16 Dies trifft auf das in der Beschwerde enthaltene Vorbringen des Revisionswerbers zu. Der Revisionswerber richtet sich damit nämlich nicht bloß unsubstantiiert gegen die verwaltungsbehördliche Beweiswürdigung, sondern versucht, sowohl in der Beschwerde als auch in der Stellungnahme vom 9. September 2015 die ihm vorgeworfenen Widersprüche durch konkrete Argumente zu entkräften. Das Bundesverwaltungsgericht hatte demnach gemäß § 24 Abs. 1 zweiter Fall VwGVG auch ohne ausdrücklichen Antrag des Revisionswerbers eine Verhandlung von Amts wegen durchzuführen, es sei denn, andere gesetzliche Bestimmungen hätten es ermächtigt, davon Abstand zu nehmen. Fallbezogen kam dafür nur der in § 21 Abs. 7 BFA-VG enthaltene erste Tatbestand in Betracht.
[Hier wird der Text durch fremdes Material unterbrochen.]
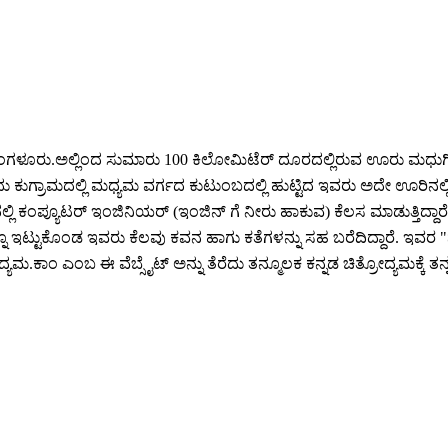
ಂಗಳೂರು.ಅಲ್ಲಿಂದ ಸುಮಾರು 100 ಕಿಲೋಮಿಟೆರ್ ದೂರದಲ್ಲಿರುವ ಊರು ಮಧುಗಿರ
ಮದಲ್ಲಿ ಮಧ್ಯಮ ವರ್ಗದ ಕುಟುಂಬದಲ್ಲಿ ಹುಟ್ಟಿದ ಇವರು ಅದೇ ಊರಿನಲ್ಲಿ ತಮ್ಮ
 ಕಂಪ್ಯೂಟರ್ ಇಂಜಿನಿಯರ್ (ಇಂಜಿನ್ ಗೆ ನೀರು ಹಾಕುವ) ಕೆಲಸ ಮಾಡುತ್ತಿದ್ದಾರೆ.
ಇಟ್ಟುಕೊಂಡ ಇವರು ಕೆಲವು ಕವನ ಹಾಗು ಕತೆಗಳನ್ನು ಸಹ ಬರೆದಿದ್ದಾರೆ. ಇವರ "ನ
ಕಾಂ ಎಂಬ ಈ ವೆಬ್ಸೈಟ್ ಅನ್ನು ತೆರೆದು ತನ್ಮೂಲಕ ಕನ್ನಡ ಚಿತ್ರೋದ್ಯಮಕ್ಕೆ ತನ್ನ ಅಳಿ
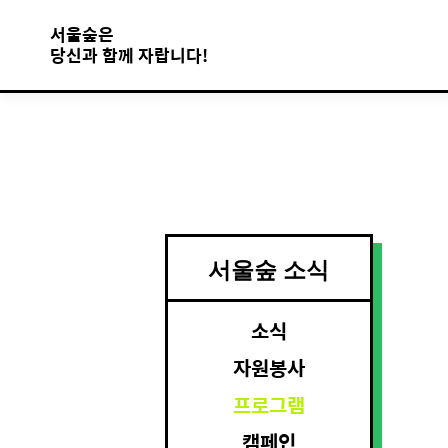
서울숲은
당신과 함께 자랍니다!
서울숲 소식
소식
자원봉사
프로그램
캠페인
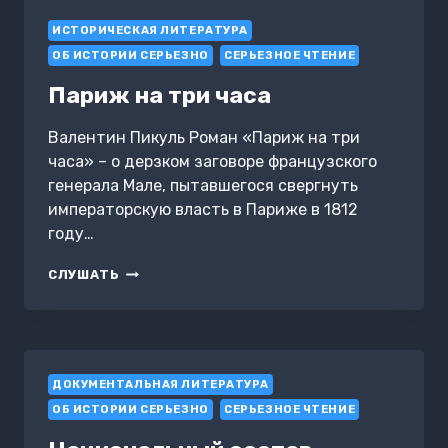
ИСТОРИЧЕСКАЯ ЛИТЕРАТУРА
ОБ ИСТОРИИ СЕРЬЕЗНО
СЕРЬЕЗНОЕ ЧТЕНИЕ
Париж на три часа
Валентин Пикуль Роман «Париж на три
часа» – о дерзком заговоре французского
генерала Мале, пытавшегося свергнуть
императорскую власть в Париже в 1812
году…
ПАРИЖ
СЛУШАТЬ
НА
ТРИ
ЧАСА
ДОКУМЕНТАЛЬНАЯ ЛИТЕРАТУРА
ОБ ИСТОРИИ СЕРЬЕЗНО
СЕРЬЕЗНОЕ ЧТЕНИЕ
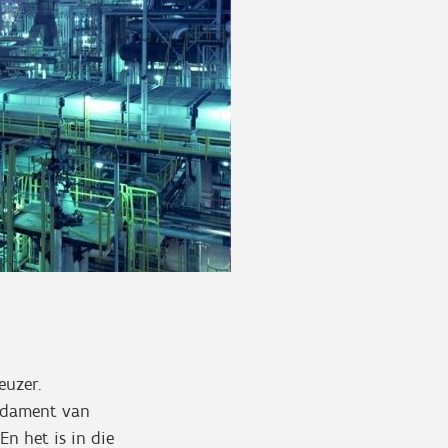
euzer.
undament van
En het is in die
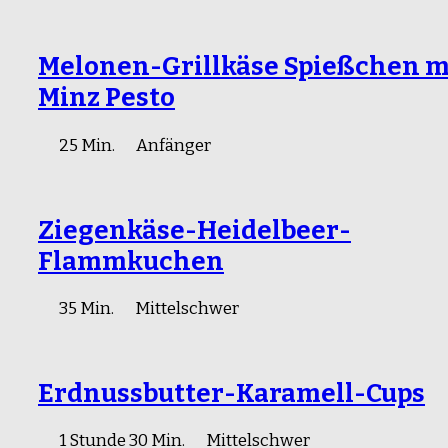
Melonen-Grillkäse Spießchen m
Minz Pesto
25 Min.
Anfänger
Ziegenkäse-Heidelbeer-
Flammkuchen
35 Min.
Mittelschwer
Erdnussbutter-Karamell-Cups
1 Stunde 30 Min.
Mittelschwer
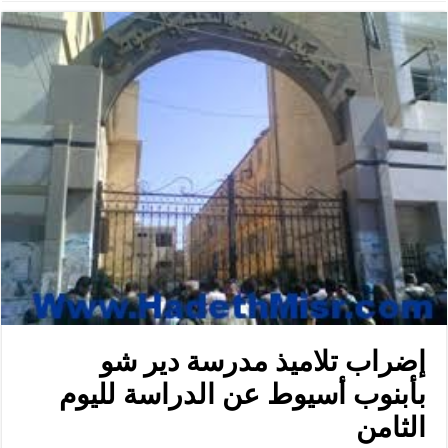
إضراب تلاميذ مدرسة دير شو
بأبنوب أسيوط عن الدراسة‎ لليوم
الثامن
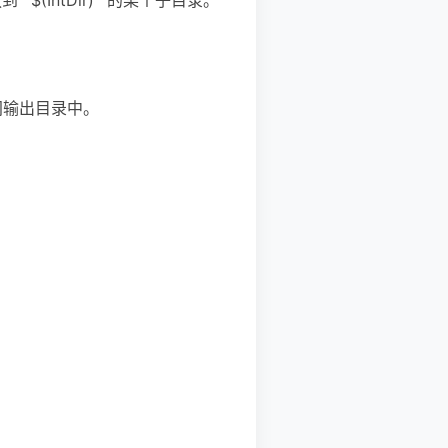
间输出目录中。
Demnach kann eine mündliche Verhandlung unterbleiben, wenn der Sachverhalt aus der Aktenlage in Verbindung mit der Beschwerde geklärt erscheint.

17 Der Verwaltungsgerichtshof erkennt in nunmehr ständiger Rechtsprechung, dass für die Auslegung der in § 21 Abs. 7 BFA-VG enthaltenen Wendung "wenn der Sachverhalt aus der Aktenlage in Verbindung mit der Beschwerde geklärt erscheint" folgende Kriterien beachtlich sind:

Der für die rechtliche Beurteilung entscheidungswesentliche Sachverhalt muss von der Verwaltungsbehörde vollständig in einem ordnungsgemäßen Ermittlungsverfahren erhoben worden sein und bezogen auf den Zeitpunkt der Entscheidung des BVwG immer noch die gesetzlich gebotene Aktualität und Vollständigkeit aufweisen. Die Verwaltungsbehörde muss die die entscheidungsmaßgeblichen Feststellungen tragende Beweiswürdigung in ihrer Entscheidung in gesetzmäßiger Weise offen gelegt haben und das BVwG die tragenden Erwägungen der verwaltungsbehördlichen Beweiswürdigung teilen. In der Beschwerde darf kein dem Ergebnis des behördlichen Ermittlungsverfahrens entgegenstehender oder darüber hinaus gehender für die Beurteilung relevanter Sachverhalt behauptet werden, wobei bloß unsubstantiiertes Bestreiten des von der Verwaltungsbehörde festgestellten Sachverhaltes ebenso außer Betracht bleiben kann wie ein Vorbringen, das gegen das in § 20 BFA-VG festgelegte Neuerungsverbot verstößt. Auf verfahrensrechtlich festgelegte Besonderheiten ist bei der Beurteilung Bedacht zu nehmen (vgl. etwa das Erkenntnis vom 8. September 2015, Ra 2014/01/0200, mwN).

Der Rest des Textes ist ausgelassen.